MATERIAL PROVIDED Start Marker

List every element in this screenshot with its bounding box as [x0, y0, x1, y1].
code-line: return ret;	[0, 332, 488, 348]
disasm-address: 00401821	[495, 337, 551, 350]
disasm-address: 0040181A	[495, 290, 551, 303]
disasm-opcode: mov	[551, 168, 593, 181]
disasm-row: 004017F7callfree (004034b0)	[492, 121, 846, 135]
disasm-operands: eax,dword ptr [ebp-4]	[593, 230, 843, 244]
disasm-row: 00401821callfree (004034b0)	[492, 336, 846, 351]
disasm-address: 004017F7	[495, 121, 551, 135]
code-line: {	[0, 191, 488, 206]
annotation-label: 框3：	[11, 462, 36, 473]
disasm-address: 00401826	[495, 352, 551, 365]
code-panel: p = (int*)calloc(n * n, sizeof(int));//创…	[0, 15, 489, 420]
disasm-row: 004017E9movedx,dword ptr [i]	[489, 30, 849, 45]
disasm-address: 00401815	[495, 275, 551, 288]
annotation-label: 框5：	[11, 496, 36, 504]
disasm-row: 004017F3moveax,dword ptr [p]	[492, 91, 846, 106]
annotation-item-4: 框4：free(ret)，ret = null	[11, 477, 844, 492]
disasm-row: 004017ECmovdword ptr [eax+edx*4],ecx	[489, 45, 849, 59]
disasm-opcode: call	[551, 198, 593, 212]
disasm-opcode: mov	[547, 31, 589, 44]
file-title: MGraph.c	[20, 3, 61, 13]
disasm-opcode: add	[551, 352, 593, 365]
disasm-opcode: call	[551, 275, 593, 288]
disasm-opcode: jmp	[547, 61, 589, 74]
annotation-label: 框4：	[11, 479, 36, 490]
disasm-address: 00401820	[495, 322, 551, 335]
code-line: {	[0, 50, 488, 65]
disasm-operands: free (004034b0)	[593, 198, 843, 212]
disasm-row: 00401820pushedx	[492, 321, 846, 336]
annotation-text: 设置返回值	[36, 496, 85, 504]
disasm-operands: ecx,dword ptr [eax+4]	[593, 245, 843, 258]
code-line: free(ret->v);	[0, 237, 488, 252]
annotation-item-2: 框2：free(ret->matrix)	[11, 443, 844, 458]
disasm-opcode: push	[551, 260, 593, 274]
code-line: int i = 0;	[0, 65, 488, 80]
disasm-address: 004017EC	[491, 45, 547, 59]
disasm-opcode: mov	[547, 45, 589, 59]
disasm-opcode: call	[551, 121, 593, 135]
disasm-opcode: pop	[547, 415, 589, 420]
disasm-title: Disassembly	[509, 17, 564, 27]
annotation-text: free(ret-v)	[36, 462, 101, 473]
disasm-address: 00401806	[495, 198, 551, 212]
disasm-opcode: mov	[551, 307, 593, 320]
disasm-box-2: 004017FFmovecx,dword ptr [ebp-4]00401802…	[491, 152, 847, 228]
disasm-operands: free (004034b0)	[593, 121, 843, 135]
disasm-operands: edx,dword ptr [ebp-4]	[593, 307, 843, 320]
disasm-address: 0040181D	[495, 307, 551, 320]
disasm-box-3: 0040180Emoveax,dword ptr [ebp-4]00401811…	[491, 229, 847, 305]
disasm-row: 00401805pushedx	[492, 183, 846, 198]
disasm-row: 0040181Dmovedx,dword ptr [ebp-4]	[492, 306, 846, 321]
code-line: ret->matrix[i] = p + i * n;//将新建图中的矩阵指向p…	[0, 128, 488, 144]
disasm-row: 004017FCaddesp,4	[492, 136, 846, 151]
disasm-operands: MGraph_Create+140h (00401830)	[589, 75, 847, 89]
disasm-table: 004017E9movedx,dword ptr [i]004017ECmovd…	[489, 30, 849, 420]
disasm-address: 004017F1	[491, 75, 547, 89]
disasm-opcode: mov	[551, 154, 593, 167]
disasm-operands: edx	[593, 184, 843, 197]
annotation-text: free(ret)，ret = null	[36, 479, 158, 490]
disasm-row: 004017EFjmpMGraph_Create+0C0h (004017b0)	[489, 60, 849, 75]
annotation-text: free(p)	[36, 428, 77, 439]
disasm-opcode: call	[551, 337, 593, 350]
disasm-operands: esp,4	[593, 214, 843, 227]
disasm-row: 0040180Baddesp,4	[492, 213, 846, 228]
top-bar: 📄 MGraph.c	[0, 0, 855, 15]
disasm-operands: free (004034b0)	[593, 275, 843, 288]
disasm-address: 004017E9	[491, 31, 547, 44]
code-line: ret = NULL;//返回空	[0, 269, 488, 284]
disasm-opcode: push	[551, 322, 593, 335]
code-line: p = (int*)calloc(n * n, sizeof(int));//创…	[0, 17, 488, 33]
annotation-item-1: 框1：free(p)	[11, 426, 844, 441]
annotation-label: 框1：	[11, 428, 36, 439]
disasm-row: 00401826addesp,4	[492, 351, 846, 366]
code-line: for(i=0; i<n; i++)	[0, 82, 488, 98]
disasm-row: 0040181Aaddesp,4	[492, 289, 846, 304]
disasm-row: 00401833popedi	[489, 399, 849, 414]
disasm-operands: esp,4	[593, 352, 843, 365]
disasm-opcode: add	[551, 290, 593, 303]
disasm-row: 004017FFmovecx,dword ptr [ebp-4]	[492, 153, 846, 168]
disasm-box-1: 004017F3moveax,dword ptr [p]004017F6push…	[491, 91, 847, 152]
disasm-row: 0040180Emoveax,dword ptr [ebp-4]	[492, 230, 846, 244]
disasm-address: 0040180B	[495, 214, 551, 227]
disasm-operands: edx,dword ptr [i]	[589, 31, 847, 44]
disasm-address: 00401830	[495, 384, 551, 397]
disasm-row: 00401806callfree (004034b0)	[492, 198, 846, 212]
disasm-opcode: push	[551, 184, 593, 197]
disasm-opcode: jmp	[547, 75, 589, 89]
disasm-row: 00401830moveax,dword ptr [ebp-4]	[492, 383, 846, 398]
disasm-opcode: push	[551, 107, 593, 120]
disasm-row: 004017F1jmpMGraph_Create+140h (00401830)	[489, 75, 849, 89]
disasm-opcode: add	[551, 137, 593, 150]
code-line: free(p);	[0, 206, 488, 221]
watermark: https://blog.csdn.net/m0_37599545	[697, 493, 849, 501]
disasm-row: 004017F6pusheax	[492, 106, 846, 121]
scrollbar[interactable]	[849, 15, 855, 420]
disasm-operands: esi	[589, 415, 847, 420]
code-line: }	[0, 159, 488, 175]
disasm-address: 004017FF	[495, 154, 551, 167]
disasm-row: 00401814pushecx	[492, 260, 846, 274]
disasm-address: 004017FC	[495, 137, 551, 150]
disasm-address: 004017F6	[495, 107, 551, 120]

MATERIAL PROVIDED End Marker

• WHAT YOU HAVE TO DO: Where does the string "annotation" appear in the records above? Return every line that holds it.

• OUTPUT:
annotation-label: 框3：	[11, 462, 36, 473]
annotation-label: 框5：	[11, 496, 36, 504]
annotation-item-4: 框4：free(ret)，ret = null	[11, 477, 844, 492]
annotation-label: 框4：	[11, 479, 36, 490]
annotation-text: 设置返回值	[36, 496, 85, 504]
annotation-item-2: 框2：free(ret->matrix)	[11, 443, 844, 458]
annotation-text: free(ret-v)	[36, 462, 101, 473]
annotation-text: free(ret)，ret = null	[36, 479, 158, 490]
annotation-text: free(p)	[36, 428, 77, 439]
annotation-item-1: 框1：free(p)	[11, 426, 844, 441]
annotation-label: 框1：	[11, 428, 36, 439]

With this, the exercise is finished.